Most of the car bombs exploded in areas of Baghdad that are predominantly Shi'ite.
One blast hit a waiting area for minibuses.
Another blew up in a mixed neighborhood in the western part of the city.
North of Baghdad, at a checkpoint close to an Iraqi army headquarters, a bomber blew himself up along with the oil truck he was driving. Several soldiers were wounded in the explosion.
Tuesday, insurgents killed more than 50 people, many of them Shi'ite Muslims performing rituals for the Shi'ite holy day of Ashura.

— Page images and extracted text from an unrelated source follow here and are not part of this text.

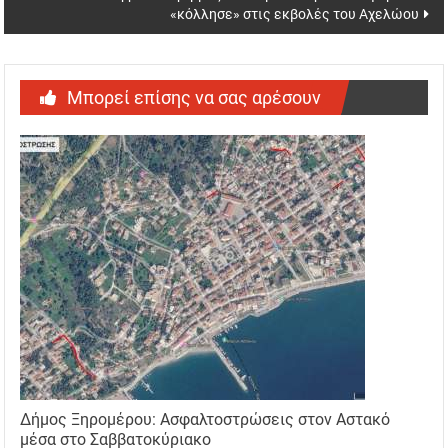
«κόλλησε» στις εκβολές του Αχελώου
Μπορεί επίσης να σας αρέσουν
Δήμος Ξηρομέρου: Ασφαλτοστρώσεις στον Αστακό
μέσα στο Σαββατοκύριακο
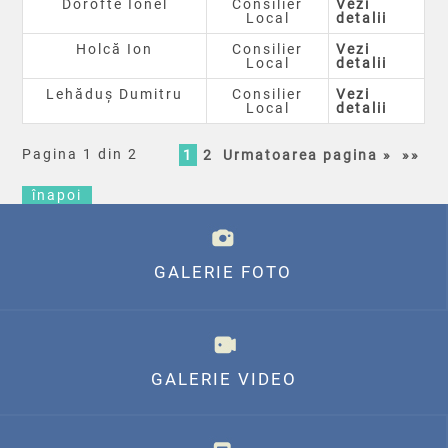
Dorofte Ionel
Consilier
Vezi
Local
detalii
Holcă Ion
Consilier
Vezi
Local
detalii
Lehăduș Dumitru
Consilier
Vezi
Local
detalii
Pagina 1 din 2
1
2
Urmatoarea pagina »
»»
înapoi
GALERIE FOTO
GALERIE VIDEO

U.S. authorities said two U.S. soldiers and a Marine that were wounded in fighting Tuesday in al-Anbar province have died.
In Washington, a critic of President Bush's approach to Iraq, Speaker of the House of Representatives Nancy Pelosi said she was disappointed by what she saw on a recent trip to Baghdad.
"We went with the hope and expectation that what we would see in Iraq was some coordinated effort to have political solutions, to relieve the civil strife and violence there, and diplomatic efforts to bring stability to the region," she said. "We saw no evidence of either, sadly."
Polls show that in the United States public sentiment has turned against the war that has cost more than 3,000 American lives in nearly four years.
And a new audit of reconstruction projects in Iraq published Wednesday says reconstruction efforts have lost millions of dollars to waste, fraud, and abuse.